All of the winners and runners-up from the Bremerton Symphony Young Artists Competition are already accomplished performers who will present a wealth of exciting professional repertoire. For classical music lovers, this concert is one of the great cultural bargains of Kitsap County.
Highlights include baritone extraordinaire, Jack Burrows, singing Selections from Songs of Travel by Ralph Vaughan Williams and arias by Mozart and Donizetti.
Cyrus Yan, one of our junior winners, will perform the Allegretto from Beethoven’s Piano Sonata Op.31, no. 2 (The Tempest).
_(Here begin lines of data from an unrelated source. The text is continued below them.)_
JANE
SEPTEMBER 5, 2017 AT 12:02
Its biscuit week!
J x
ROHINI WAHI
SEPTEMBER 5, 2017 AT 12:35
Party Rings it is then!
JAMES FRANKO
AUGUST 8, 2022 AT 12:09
There have been three absolute greatest child prodigy composers in history. We all know about Mozart, the 20th century gave us Korngold, the composer of Robin Hood, and the 19th century gave us Felix Mendelssohn. Mendelssohn was the luckiest, in that he was born into a wealthy family that adored music. At the age of 12, his parents hired a chamber orchestra for young Felix to conduct and try out his early symphonies. Later, he founded the famous Leipzig Gewandhaus Orchestra. Clarence Yan will perform Mendelssohn’s Lost Illusions Op.67, No.2.
The ultimate romantic pianist was certainly Frédéric Chopin. We will enjoy his soulful and exquisite Ballade No. 2 in F major, Op. 38, played by last year’s winner, Damaris Harvey.
The 19th century saw the rise of travelling virtuosi and the great rivalry between them. Nicolo Paganini wrote beastly difficult violin works, and a somewhat younger pianist, Franz Liszt, came along and essentially said, “Anything you can do, I can do better.” He proceeded to compose beastly difficult piano works. Ms. Harvey will also tackle the Transcendental Etude No. 2 by Franz Liszt.
Violinist Arlea Forbes-Prater will bring us one of the most beautiful and beloved pieces in all the romantic literature, the Max Bruch Violin Concerto in G Minor.